(Beginning of TASK DATA)

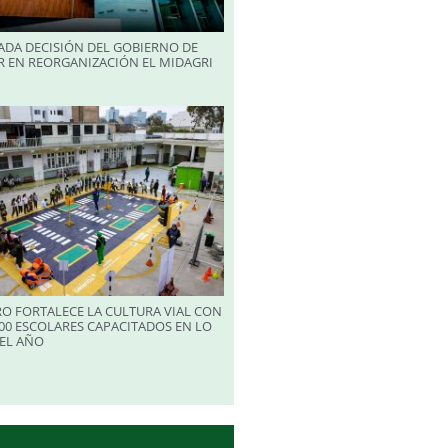
ADA DECISIÓN DEL GOBIERNO DE
R EN REORGANIZACIÓN EL MIDAGRI
RO FORTALECE LA CULTURA VIAL CON
00 ESCOLARES CAPACITADOS EN LO
EL AÑO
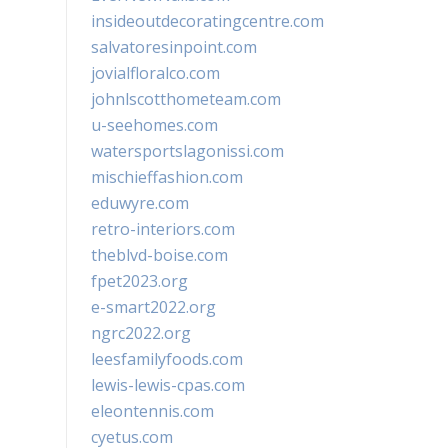
insideoutdecoratingcentre.com
salvatoresinpoint.com
jovialfloralco.com
johnlscotthometeam.com
u-seehomes.com
watersportslagonissi.com
mischieffashion.com
eduwyre.com
retro-interiors.com
theblvd-boise.com
fpet2023.org
e-smart2022.org
ngrc2022.org
leesfamilyfoods.com
lewis-lewis-cpas.com
eleontennis.com
cyetus.com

(End of TASK DATA)

**WHAT IS BEING ASKED**
Exactly the lines from the one containing "ngrc2022.org" to the final line of the entries must be restated, and no others.

**EXERCISE RESULT**
ngrc2022.org
leesfamilyfoods.com
lewis-lewis-cpas.com
eleontennis.com
cyetus.com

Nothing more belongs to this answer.